Percocet is a combination medication of acetaminophen and oxycodone, an opioid used to treat pain. Short-term and long-term opioid use changes brain chemistry, leading to physical and psychological dependence. This means stopping use is likely to cause uncomfortable, and often painful, symptoms of withdrawal.

Percocet has a half-life of around four hours, so it moves in and out of the system at a quick rate. As a short-acting medication, the onset of withdrawal symptoms are likely to occur soon after last use.

However, there are no set stages of withdrawal that are the same for every person. Although withdrawal can be broken into three stages, when symptoms occur depends on the duration of use, the daily dose, and how much time passed between doses.

Understanding Opioid Dependence

In the brain, opioid medications like Percocet attach to opioid receptors and block pain signals. This results in intense euphoria, which is very addicting. The presence of Percocet in the system causes the brain to work harder and make adjustments, changing chemical levels related to vital functioning like consciousness and breathing.

Continued use establishes new levels of these chemicals to create a new norm in the brain and body.

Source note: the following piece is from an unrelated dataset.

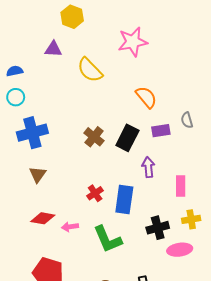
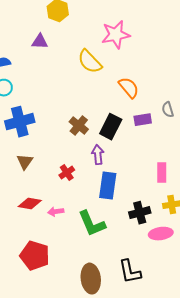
yellow semicircle: (90, 70) -> (90, 62), moved
purple arrow: (148, 167) -> (98, 155), moved
red cross: (95, 193) -> (67, 173), moved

When Percocet use is abruptly stopped, these areas in the brain become unstable, causing intense symptoms of withdrawal.

DrugRehab.org Stages Of Percocet Withdrawal 8-24 Hours After Last Use

Symptoms Of Percocet Withdrawal

Percocet withdrawal symptoms can feel like a terrible flu, but are usually not life-threatening. A short-acting opioid like Percocet is likely to cause withdrawal symptoms between eight to 24 hours after last use. Withdrawal from Percocet and other opioids is very hard to undergo without help, can be dangerous, and may lead to further drug use.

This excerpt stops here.